In congressional testimony last month, Facebook (FB) CEO Mark Zuckerberg said he would support regulation of his own company.

Sens. Amy Klobuchar, D-Minn., and John Kennedy, R-La., have now taken him up on the offer, introducing a bill, S. 2728, to impose broad new restrictions on how Facebook and other social media companies can collect and handle consumer data.

Taking Facebook to Task

The legislation—dubbed the Social Media Privacy Protection and Consumer Rights Act—was no surprise. Klobuchar and Kennedy had made clear weeks ago that they were planning to propose federal intervention in social media markets.

The goal was to address privacy concerns raised by the acquisition and use of consumer data from Facebook users by Cambridge Analytica data firm.
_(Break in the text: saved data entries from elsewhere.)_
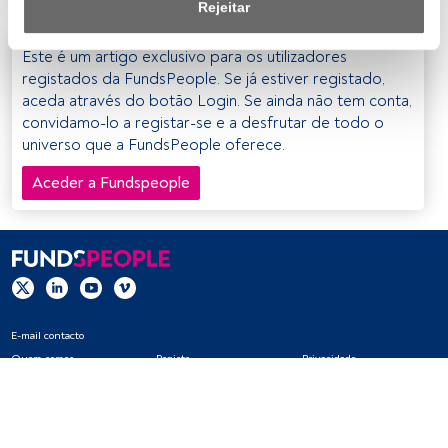
Rejeitar
Nós e os nossos parceiros tratamos os dados para 
Este é um artigo exclusivo para os utilizadores
fornecer:
registados da FundsPeople. Se já estiver registado,
aceda através do botão Login. Se ainda não tem conta,
Utilizar dados de localização geográfica precisa. Analisar 
convidamo-lo a registar-se e a desfrutar de todo o
ativamente as características do dispositivo para sua 
universo que a FundsPeople oferece.
identificação. Armazenar as informações num dispositivo 
e/ou aceder às mesmas. Publicidade e conteúdo 
Aceder a Fundspeople
personalizados, medição de publicidade e conteúdo, 
pesquisa de audiência e desenvolvimento de serviços.
Lista de parceiros (fornecedores)
E-mail contacto
Quem somos
Registo
Privacidade
Cookies
Definições de cookies
Aviso legal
“We can do it the easy way or the hard way,” Kennedy bluntly stated regarding his regulatory plans, adding, “I do not want to regulate Facebook half to death, but we do have … problems we’ve discovered.”

The bill is a grab bag of mandates and restrictions on how social media networks operate. The most widely discussed provision is a requirement that social media platforms use “plain English” in their user agreements, so consumers can better understand them.

As Kennedy succinctly put it to Zuckerberg: “Your user agreement sucks.”

That line was memorable and garnered quite a bit of attention for the Louisiana lawmaker. But the irony is that Congress is hardly in a position to lecture private companies on the plain use of the English language, as anyone who has ever read congressional legislation can attest.

It’s About the Data

The meat of the bill, however, is not linguistics, but limits on the collection of consumer data by Facebook and other social media platforms.

Among its provisions, the bill would require social media networks by law to disable consumer data tracking and collection (when so requested by a user); to provide notice of a data breach within 72 hours; to delete user data when asked; and to provide copies of what has been collected about them.